A história de Patamuté não pode ser contada, por quem dela entende – ou lembrada, por quem gosta de lembrar – sem que, em seu contexto, seja inserida a Empresa Brasileira de Correios e Telégrafos, a antiga EBCT, muito útil na vida do lugar.

Não entendo da história de Patamuté, mas gosto de lembrá-la. A juventude de hoje precisa ter conhecimento da contribuição dos antepassados na construção moral do lugar.

Patamuté teve o privilégio de contar com uma agência dos correios e telégrafos durante décadas. Foi extinta nos anos 1990, por força de uma política governamental equivocada do presidente Fernando Collor de Melo.

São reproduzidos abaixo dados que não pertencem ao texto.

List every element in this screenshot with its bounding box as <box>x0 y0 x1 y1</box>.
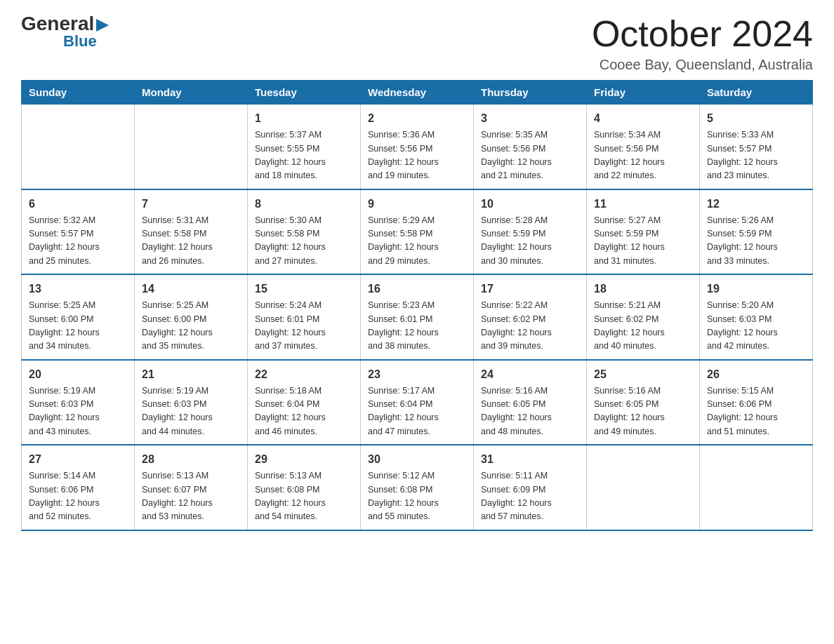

Depois disto a EBCT esfacelou-se, passou a ser antro e cenário de corrupção, descambou para o desmoronamento e perdeu o título que detinha à época de empresa pública mais eficiente do Brasil. Mas esta é outra história.

A agência teve à frente Maria Matos Lopes, casada com Otávio Lopes Martins. Na condição de agente, ela foi responsável pelos correios de Patamuté durante anos, na primeira metade do século XX.

Mário Matos Lopes, filho de Maria Matos, substituiu-a também na condição de agente, mediante concurso público. É dele que hoje me ocupo nesta pequena e modesta lembrança de Patamuté.

É difícil, em certas circunstâncias, falar de amigos. Difícil, porque pode parecer uma variante de narcisismo ou mesmo um amontoado de palavras frágeis e inconsequentes.

Neste caso não é, não precisa ser. Tenho respeito pela memória de minha terra e dos amigos que me aturaram lá.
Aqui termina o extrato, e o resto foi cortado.